The team behind Vine could have spent any amount of time building out those features. But what they do have is a core product that allows you to quickly create an account on the service, shoot some video, and then share it. And that is the very definition of the “Minimum Viable Product”.
At the moment they are getting tons of real-use data about how frequently people use the app, what videos they shoot, and what, out of that long shopping list of things that could be added to the app, are the most requested. That data tells them a lot more than they could have gathered in focus groups or lab test settings where people might have theorised about the features they’d want to use in a hypothetical app they couldn’t really play with.
A word of caution though.
With websites I’m a big fan of build, release, learn, iterate, because every time you visit a website, you are using the latest version. This is trickier to pull off in free apps. Often you only get a few seconds to impress someone on their first run before they dismiss you as not having been worth downloading. And the friction in getting people to update apps to the latest version as you add new features is high.
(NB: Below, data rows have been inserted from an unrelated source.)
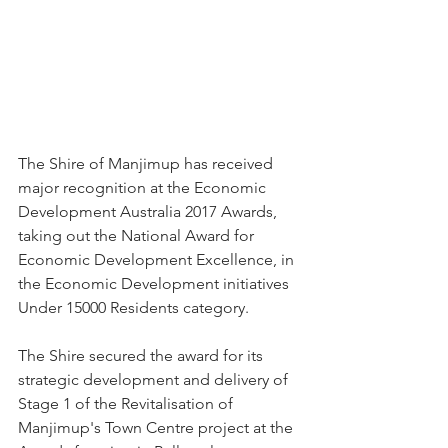
The Shire of Manjimup has received 
major recognition at the Economic 
Development Australia 2017 Awards, 
taking out the National Award for 
Economic Development Excellence, in 
the Economic Development initiatives 
Under 15000 Residents category.
The Shire secured the award for its 
strategic development and delivery of 
Stage 1 of the Revitalisation of 
Manjimup's Town Centre project at the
And as the #vineporn incident shows, maybe they were ill-advised to leave out of the MVP scope the use case: “As an editor, it should not be possible for me to select as an editor’s pick a clip marked as sensitive content, or tagged with #NSFW.”
Funny how people are jumping to say Vine is undeveloped when in fact Twitter made they go back to the drawing board with it. I first tried the app back in September when they thought they were about a month from shipping. Twitter didn’t let it go out half-baked.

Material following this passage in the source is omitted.